What you have to do –
All that should be output is the block of lines below from the line with "会上，占据了柬埔寨展台的C位" to the line with "CONSULTE AHORA", both included, exactly as written.

──────

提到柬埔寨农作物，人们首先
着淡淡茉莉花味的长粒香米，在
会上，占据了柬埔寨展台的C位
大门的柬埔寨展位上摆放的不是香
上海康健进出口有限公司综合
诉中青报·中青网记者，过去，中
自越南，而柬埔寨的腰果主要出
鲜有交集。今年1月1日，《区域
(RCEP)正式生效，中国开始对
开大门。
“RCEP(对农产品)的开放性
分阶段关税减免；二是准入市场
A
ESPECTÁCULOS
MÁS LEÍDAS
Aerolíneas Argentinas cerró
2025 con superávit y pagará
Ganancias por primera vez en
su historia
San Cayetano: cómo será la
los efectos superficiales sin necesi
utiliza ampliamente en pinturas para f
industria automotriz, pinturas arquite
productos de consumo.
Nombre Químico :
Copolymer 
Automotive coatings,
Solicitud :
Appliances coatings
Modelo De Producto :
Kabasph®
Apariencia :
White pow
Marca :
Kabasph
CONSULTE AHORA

──────

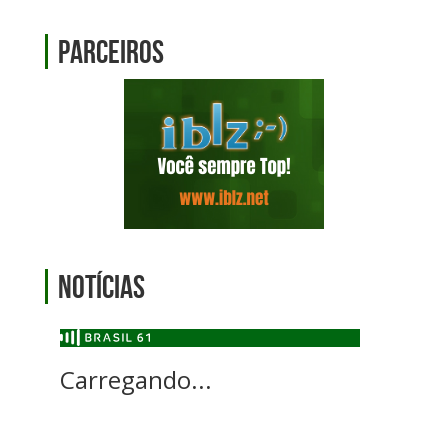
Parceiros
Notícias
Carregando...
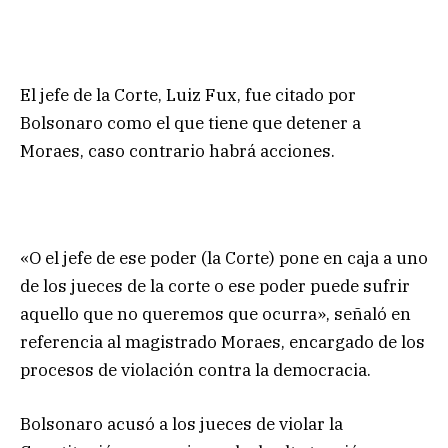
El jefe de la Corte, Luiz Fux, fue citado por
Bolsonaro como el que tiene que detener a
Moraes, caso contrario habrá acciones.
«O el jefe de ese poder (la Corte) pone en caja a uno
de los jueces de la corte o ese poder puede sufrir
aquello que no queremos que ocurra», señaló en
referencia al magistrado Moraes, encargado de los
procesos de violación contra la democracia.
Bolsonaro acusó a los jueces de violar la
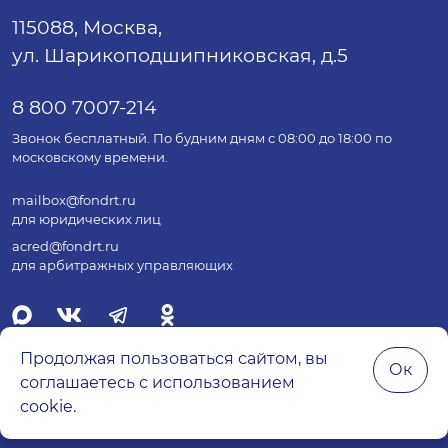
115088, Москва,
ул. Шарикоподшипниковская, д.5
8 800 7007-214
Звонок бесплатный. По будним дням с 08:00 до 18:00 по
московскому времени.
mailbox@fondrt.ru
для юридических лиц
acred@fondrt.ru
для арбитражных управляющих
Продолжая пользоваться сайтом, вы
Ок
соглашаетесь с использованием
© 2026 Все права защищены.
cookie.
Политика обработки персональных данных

──────

Answer below –
会上，占据了柬埔寨展台的C位
大门的柬埔寨展位上摆放的不是香
上海康健进出口有限公司综合
诉中青报·中青网记者，过去，中
自越南，而柬埔寨的腰果主要出
鲜有交集。今年1月1日，《区域
(RCEP)正式生效，中国开始对
开大门。
“RCEP(对农产品)的开放性
分阶段关税减免；二是准入市场
A
ESPECTÁCULOS
MÁS LEÍDAS
Aerolíneas Argentinas cerró
2025 con superávit y pagará
Ganancias por primera vez en
su historia
San Cayetano: cómo será la
los efectos superficiales sin necesi
utiliza ampliamente en pinturas para f
industria automotriz, pinturas arquite
productos de consumo.
Nombre Químico :
Copolymer 
Automotive coatings,
Solicitud :
Appliances coatings
Modelo De Producto :
Kabasph®
Apariencia :
White pow
Marca :
Kabasph
CONSULTE AHORA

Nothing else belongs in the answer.